[Dataset entries]
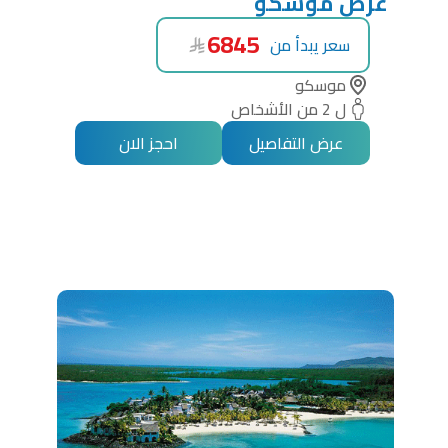
عرض موسكو
6845
سعر يبدأ من
موسكو
ل 2 من الأشخاص
عرض التفاصيل
احجز الان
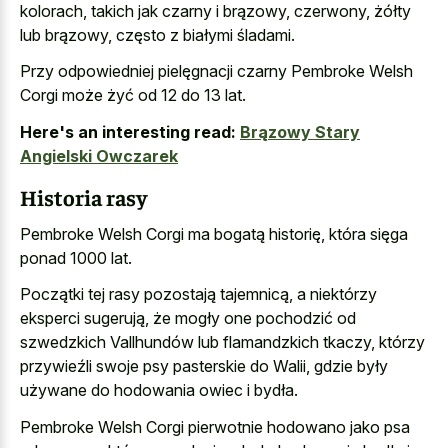
kolorach, takich jak czarny i brązowy, czerwony, żółty
lub brązowy, często z białymi śladami.
Przy odpowiedniej pielęgnacji czarny Pembroke Welsh
Corgi może żyć od 12 do 13 lat.
Here's an interesting read:
Brązowy Stary
Angielski Owczarek
Historia rasy
Pembroke Welsh Corgi ma bogatą historię, która sięga
ponad 1000 lat.
Początki tej rasy pozostają tajemnicą, a niektórzy
eksperci sugerują, że mogły one pochodzić od
szwedzkich Vallhundów lub flamandzkich tkaczy, którzy
przywieźli swoje psy pasterskie do Walii, gdzie były
używane do hodowania owiec i bydła.
Pembroke Welsh Corgi pierwotnie hodowano jako psa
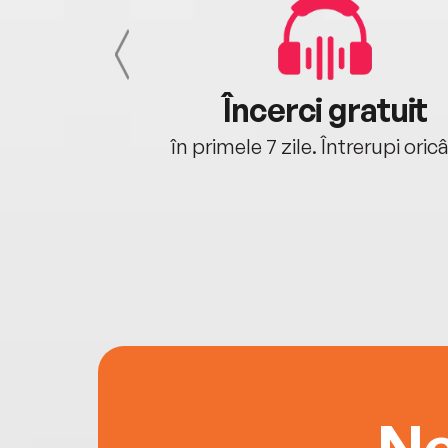
cu tine
Încerci gratuit
oriunde ești.
în primele 7 zile. Întrerupi oric
Ne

## The task
Please report every line among the entries that includes "rasy".

## Exercise response
Historia rasy
Początki tej rasy pozostają tajemnicą, a niektórzy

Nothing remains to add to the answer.